Chinese stunt performer (born 1995)

Fan Xiaoshuang (范小双; born 1995), also known as Snow Fan, is a Chinese martial artist and stunt performer. She was trained in changquan and became a stunt performer in Hong Kong action cinema, working on films including Monster Hunt (2015), The Mermaid (2016), and Shock Wave (2017). She later expanded her career into Hollywood, serving as a stunt double in the Marvel Cinematic Universe films Shang-Chi and the Legend of the Ten Rings (2021) and The Marvels (2023), before making her acting debut as Snow in Spider-Man: Brand New Day (2026).

== Early life ==
Fan was born in Handan, Hebei Province, China, in 1995, into a family of martial artists. Her family ran a martial arts school, and she began training in fist fighting and swordsmanship at the age of seven. She studied at a sports school in Wu'an, and she won a provincial level championship in changquan and placed third in a gunshu competition. She also attained the Master Athlete grade in wushu, issued by the General Administration of Sport of China.

== Career ==
Fan began working as a stunt performer in the film industry at the age of 17. She worked in Hong Kong action cinema, appearing in the films Painted Skin: The Resurrection, Monster Hunt, The Mermaid, and Shock Wave. She also participated in the Chinese co-produced monster film The Great Wall and action film Kung Fu Yoga.

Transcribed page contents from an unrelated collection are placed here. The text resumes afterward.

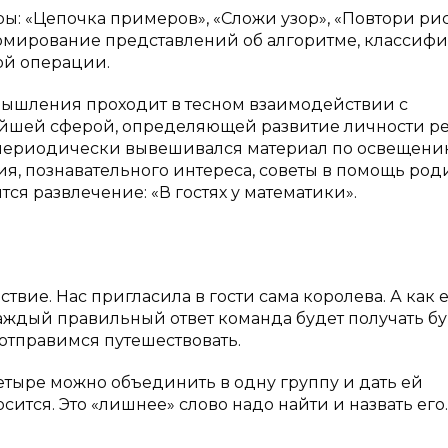
ры: «Цепочка примеров», «Сложи узор», «Повтори рис
ормирование представлений об алгоритме, классиф
ой операции.
 мышления проходит в тесном взаимодействии с
ейшей сферой, определяющей развитие личности р
й периодически вывешивался материал по освещен
я, познавательного интереса, советы в помощь род
ся развлечение: «В гостях у математики».
вие. Нас пригласила в гости сама королева. А как ее
аждый правильный ответ команда будет получать бу
отправимся путешествовать.
четыре можно объединить в одну группу и дать ей
осится. Это «лишнее» слово надо найти и назвать его.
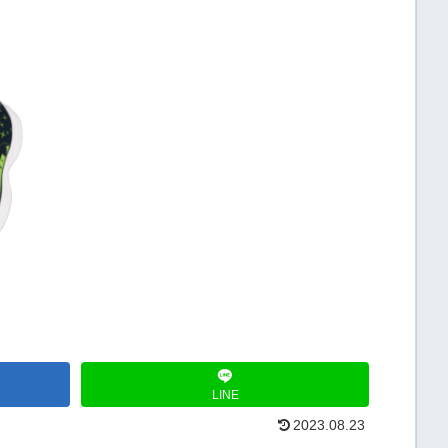
LINE
2023.08.23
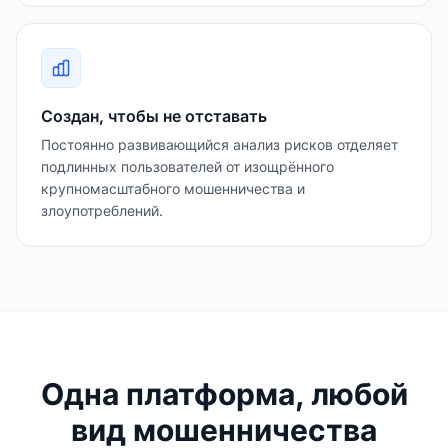
Создан, чтобы не отставать
Постоянно развивающийся анализ рисков отделяет
подлинных пользователей от изощрённого
крупномасштабного мошенничества и
злоупотреблений.
Одна платформа, любой
вид мошенничества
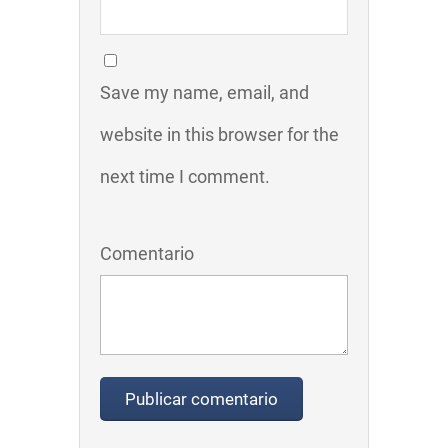
Save my name, email, and
website in this browser for the
next time I comment.
Comentario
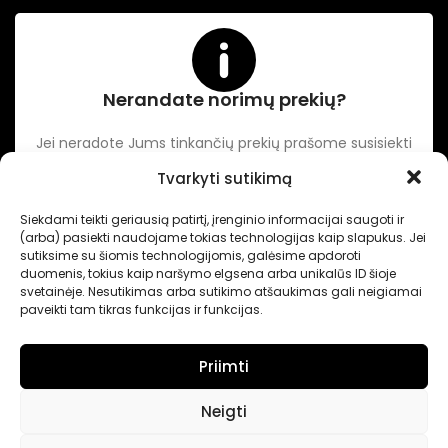
Nerandate norimų prekių?
Jei neradote Jums tinkančių prekių prašome susisiekti
kontaktuose nurodytu tel. numeriu arba el. paštu.
Tvarkyti sutikimą
Siekdami teikti geriausią patirtį, įrenginio informacijai saugoti ir
-
Intertechnika
Sukurta pagal užsakymą
Dominykas Vitkauskas
.
(arba) pasiekti naudojame tokias technologijas kaip slapukus. Jei
Internetinių svetainių sprendimai
sutiksime su šiomis technologijomis, galėsime apdoroti
duomenis, tokius kaip naršymo elgsena arba unikalūs ID šioje
svetainėje. Nesutikimas arba sutikimo atšaukimas gali neigiamai
paveikti tam tikras funkcijas ir funkcijas.
Priimti
Neigti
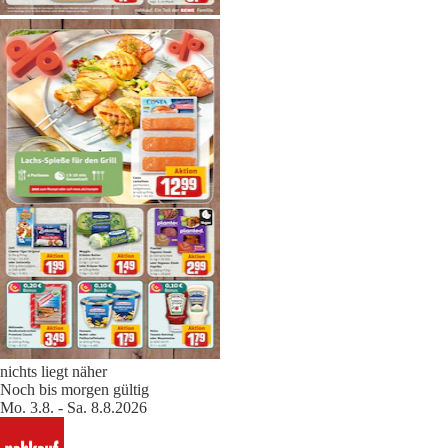
nichts liegt näher
Noch bis morgen gültig
Mo. 3.8. - Sa. 8.8.2026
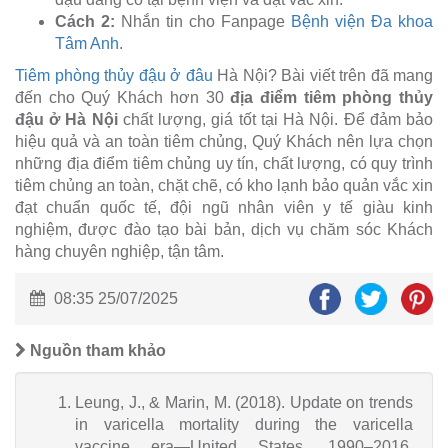
Cách 2:
Nhắn tin cho Fanpage
Bệnh viện Đa khoa
Tâm Anh
.
Tiêm phòng thủy đậu ở đâu
Hà Nội? Bài viết trên đã mang
đến cho Quý Khách hơn 30
địa điểm tiêm phòng thủy
đậu ở Hà Nội
chất lượng, giá tốt tại Hà Nội. Để đảm bảo
hiệu quả và an toàn tiêm chủng, Quý Khách nên lựa chọn
những địa điểm tiêm chủng uy tín, chất lượng, có quy trình
tiêm chủng an toàn, chặt chẽ, có kho lạnh bảo quản vắc xin
đạt chuẩn quốc tế, đội ngũ nhân viên y tế giàu kinh
nghiệm, được đào tạo bài bản, dịch vụ chăm sóc Khách
hàng chuyên nghiệp, tận tâm.
08:35 25/07/2025
Nguồn tham khảo
Leung, J., & Marin, M. (2018). Update on trends
in varicella mortality during the varicella
vaccine era—United States, 1990–2016.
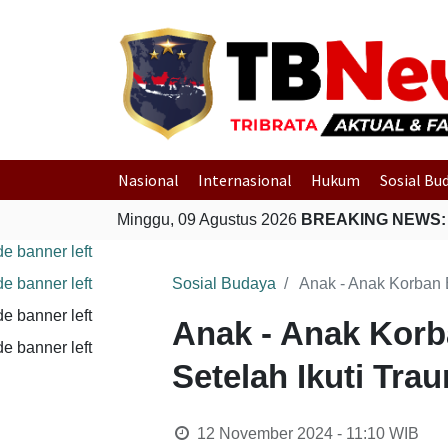
Nasional
Internasional
Hukum
Sosial Bu
Minggu, 09 Agustus 2026
BREAKING NEWS:
Sosial Budaya
Anak - Anak Korban 
Anak - Anak Korb
Setelah Ikuti Tr
12 November 2024 - 11:10
WIB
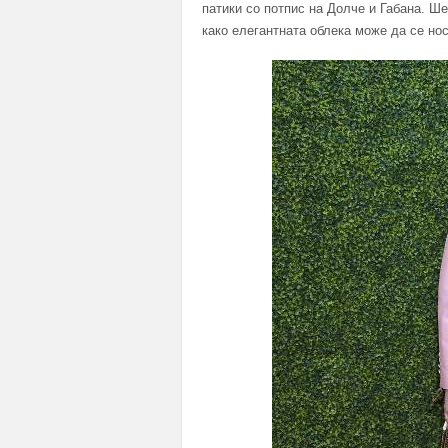
патики со потпис на Долче и Габана. Ше
како елегантната облека може да се нос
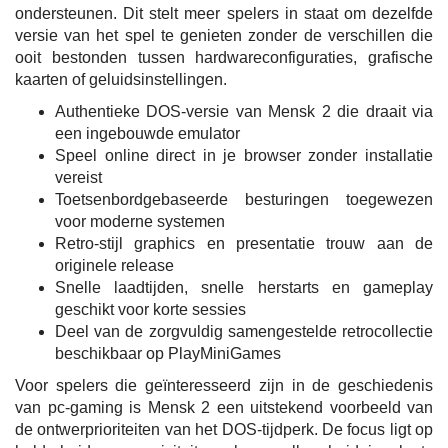
ondersteunen. Dit stelt meer spelers in staat om dezelfde
versie van het spel te genieten zonder de verschillen die
ooit bestonden tussen hardwareconfiguraties, grafische
kaarten of geluidsinstellingen.
Authentieke DOS-versie van Mensk 2 die draait via
een ingebouwde emulator
Speel online direct in je browser zonder installatie
vereist
Toetsenbordgebaseerde besturingen toegewezen
voor moderne systemen
Retro-stijl graphics en presentatie trouw aan de
originele release
Snelle laadtijden, snelle herstarts en gameplay
geschikt voor korte sessies
Deel van de zorgvuldig samengestelde retrocollectie
beschikbaar op PlayMiniGames
Voor spelers die geïnteresseerd zijn in de geschiedenis
van pc-gaming is Mensk 2 een uitstekend voorbeeld van
de ontwerprioriteiten van het DOS-tijdperk. De focus ligt op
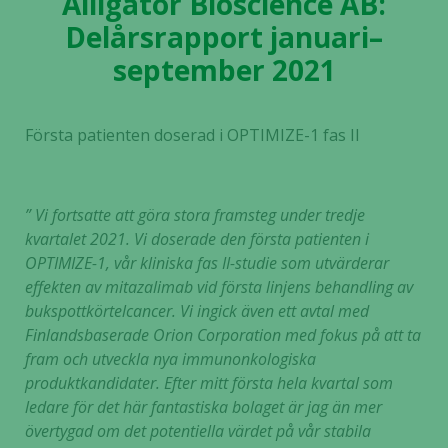
Alligator Bioscience AB:
Delårsrapport januari–
september 2021
Första patienten doserad i OPTIMIZE-1 fas II
” Vi fortsatte att göra stora framsteg under tredje
kvartalet 2021. Vi doserade den första patienten i
OPTIMIZE-1, vår kliniska fas II-studie som utvärderar
effekten av mitazalimab vid första linjens behandling av
bukspottkörtelcancer. Vi ingick även ett avtal med
Finlandsbaserade Orion Corporation med fokus på att ta
fram och utveckla nya immunonkologiska
produktkandidater. Efter mitt första hela kvartal som
ledare för det här fantastiska bolaget är jag än mer
övertygad om det potentiella värdet på vår stabila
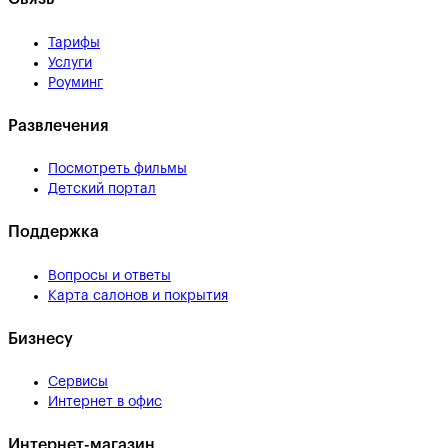
Тарифы
Услуги
Роуминг
Развлечения
Посмотреть фильмы
Детский портал
Поддержка
Вопросы и ответы
Карта салонов и покрытия
Бизнесу
Сервисы
Интернет в офис
Интернет-магазин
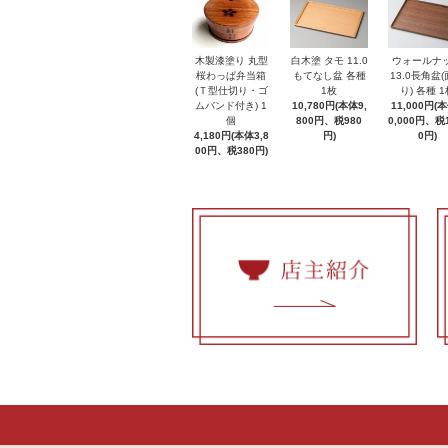
木製漆塗り 丸型
白木塗 タモ 11.0
ウォールナ
桜わっぱ弁当箱
もてなし盆 各種
13.0長角盆
(Ｔ型仕切り・ゴ
1枚
り) 各種 1
ムバンド付き) 1
10,780円(本体9,
11,000円(
個
800円、税980
0,000円、税1
4,180円(本体3,8
円)
0円)
00円、税380円)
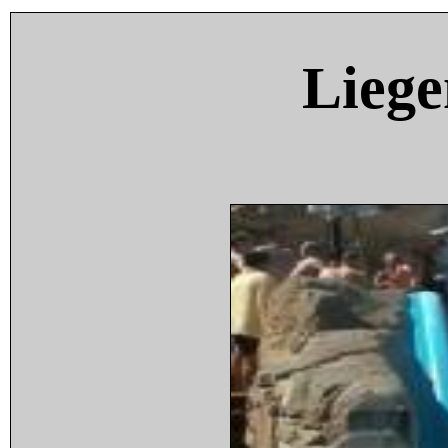
Liege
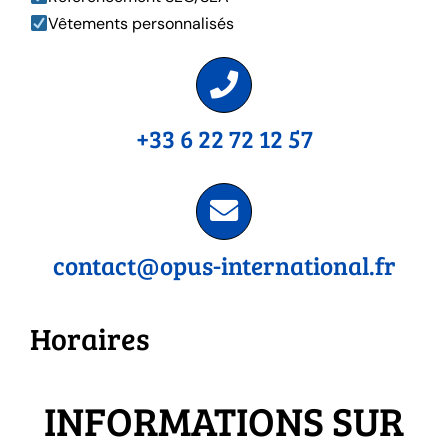
Vêtements personnalisés
+33 6 22 72 12 57
contact@opus-international.fr
Horaires
INFORMATIONS SUR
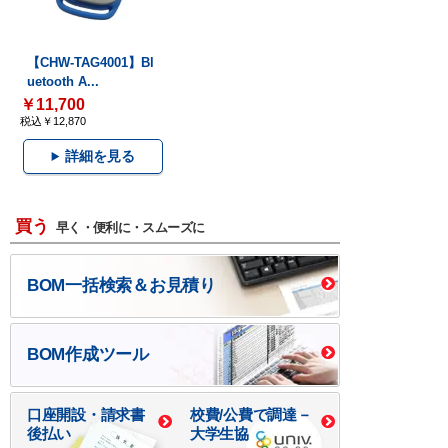
【CHW-TAG4001】Bl
uetooth A...
￥11,700
税込￥12,870
詳細を見る
買う
早く・便利に・スムーズに
BOM一括検索＆お見積り
BOM作成ツール
口座開設・請求書
校費/公費で調達－
後払い
大学生協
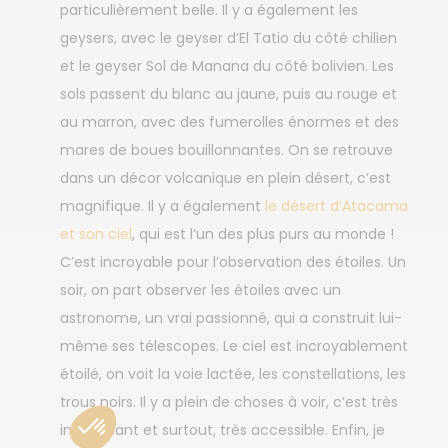
particulièrement belle. Il y a également les
geysers, avec le geyser d’El Tatio du côté chilien
et le geyser Sol de Manana du côté bolivien. Les
sols passent du blanc au jaune, puis au rouge et
au marron, avec des fumerolles énormes et des
mares de boues bouillonnantes. On se retrouve
dans un décor volcanique en plein désert, c’est
magnifique. Il y a également
le désert d’Atacama
et son ciel
, qui est l’un des plus purs au monde !
C’est incroyable pour l’observation des étoiles. Un
soir, on part observer les étoiles avec un
astronome, un vrai passionné, qui a construit lui-
même ses télescopes. Le ciel est incroyablement
étoilé, on voit la voie lactée, les constellations, les
trous noirs. Il y a plein de choses à voir, c’est très
intéressant et surtout, très accessible. Enfin, je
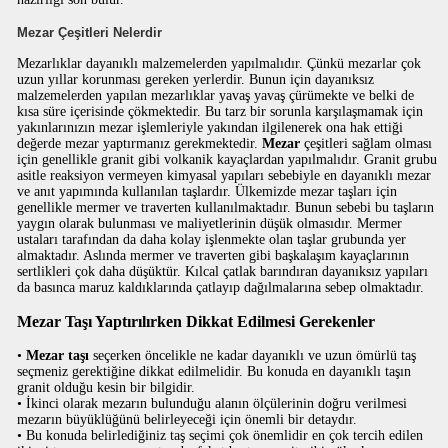
Mezar Çeşitleri Nelerdir
Mezarlıklar dayanıklı malzemelerden yapılmalıdır. Çünkü mezarlar çok
uzun yıllar korunması gereken yerlerdir. Bunun için dayanıksız
malzemelerden yapılan mezarlıklar yavaş yavaş çürümekte ve belki de
kısa süre içerisinde çökmektedir. Bu tarz bir sorunla karşılaşmamak için
yakınlarınızın mezar işlemleriyle yakından ilgilenerek ona hak ettiği
değerde mezar yaptırmanız gerekmektedir.
Mezar
çeşitleri sağlam olması
için genellikle granit gibi volkanik kayaçlardan yapılmalıdır. Granit grubu
asitle reaksiyon vermeyen kimyasal yapıları sebebiyle en dayanıklı mezar
ve anıt yapımında kullanılan taşlardır. Ülkemizde mezar taşları için
genellikle mermer ve traverten kullanılmaktadır. Bunun sebebi bu taşların
yaygın olarak bulunması ve maliyetlerinin düşük olmasıdır. Mermer
ustaları tarafından da daha kolay işlenmekte olan taşlar grubunda yer
almaktadır. Aslında mermer ve traverten gibi başkalaşım kayaçlarının
sertlikleri çok daha düşüktür. Kılcal çatlak barındıran dayanıksız yapıları
da basınca maruz kaldıklarında çatlayıp dağılmalarına sebep olmaktadır.
Mezar Taşı Yaptırılırken Dikkat Edilmesi Gerekenler
•
Mezar taşı
seçerken öncelikle ne kadar dayanıklı ve uzun ömürlü taş
seçmeniz gerektiğine dikkat edilmelidir. Bu konuda en dayanıklı taşın
granit olduğu kesin bir bilgidir.
• İkinci olarak mezarın bulunduğu alanın ölçülerinin doğru verilmesi
mezarın büyüklüğünü belirleyeceği için önemli bir detaydır.
• Bu konuda belirlediğiniz taş seçimi çok önemlidir en çok tercih edilen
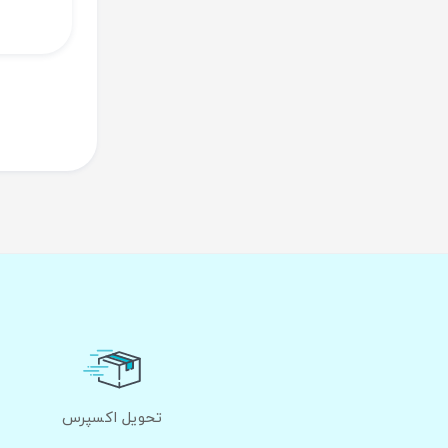
تحویل اکسپرس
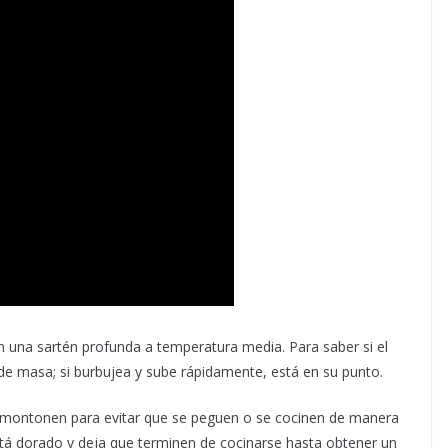
en una sartén profunda a temperatura media. Para saber si el
de masa; si burbujea y sube rápidamente, está en su punto.
 amontonen para evitar que se peguen o se cocinen de manera
stá dorado y deja que terminen de cocinarse hasta obtener un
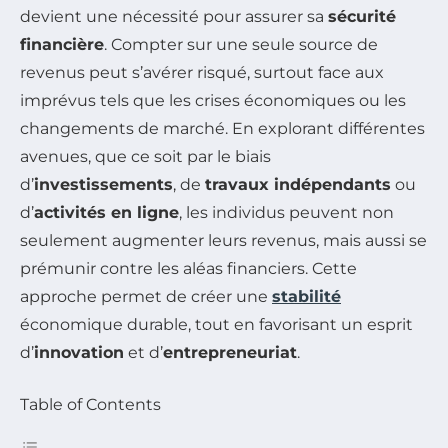
devient une nécessité pour assurer sa
sécurité
financière
. Compter sur une seule source de
revenus peut s’avérer risqué, surtout face aux
imprévus tels que les crises économiques ou les
changements de marché. En explorant différentes
avenues, que ce soit par le biais
d’
investissements
, de
travaux indépendants
ou
d’
activités en ligne
, les individus peuvent non
seulement augmenter leurs revenus, mais aussi se
prémunir contre les aléas financiers. Cette
approche permet de créer une
stabilité
économique durable, tout en favorisant un esprit
d’
innovation
et d’
entrepreneuriat
.
Table of Contents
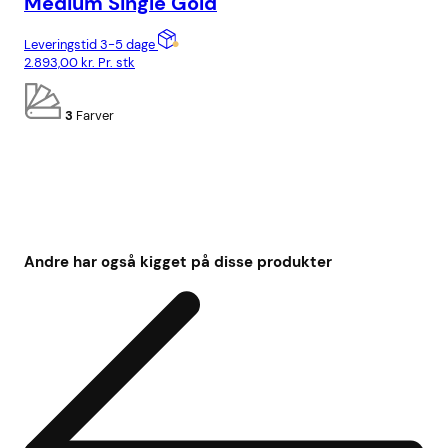
Medium Single Gold
Lev
Leveringstid 3-5 dage
4.6
2.893,00
kr.
Pr. stk
3
Farver
Andre har også kigget på disse produkter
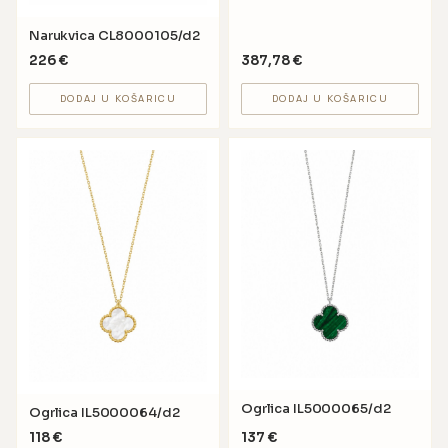
Narukvica CL8000105/d2
226
€
387,78
€
DODAJ U KOŠARICU
DODAJ U KOŠARICU
Ogrlica IL5000065/d2
Ogrlica IL5000064/d2
118
€
137
€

She later expanded her career into Hollywood, working as the stunt double for Xu Xialing (played by Meng'er Zhang) and Ying Li (played by Fala Chen) in the 2021 Marvel Cinematic Universe (MCU) film Shang-Chi and the Legend of the Ten Rings, for which she performed the tai chi movements for Chen. She returned for another MCU film The Marvels as the stunt double for Kamala Khan (played by Iman Vellani), and worked on Now You See Me: Now You Don't.

In 2024, she joined the Jackie Chan Stunt Team as part of its tenth generation. In 2026, she made her acting debut in the MCU film Spider-Man: Brand New Day, playing Snow, the leader of the ninja monk clan The Hand. As the film's action director Peng Zhang had previously collaborated with the Jackie Chan Stunt Team, she secured an audition through Zhang. She underwent five months of training prior to the shoot to prepare for the three-minute fight sequence at the end of the film, as the scene was filmed mostly with stunt work and minimal CGI.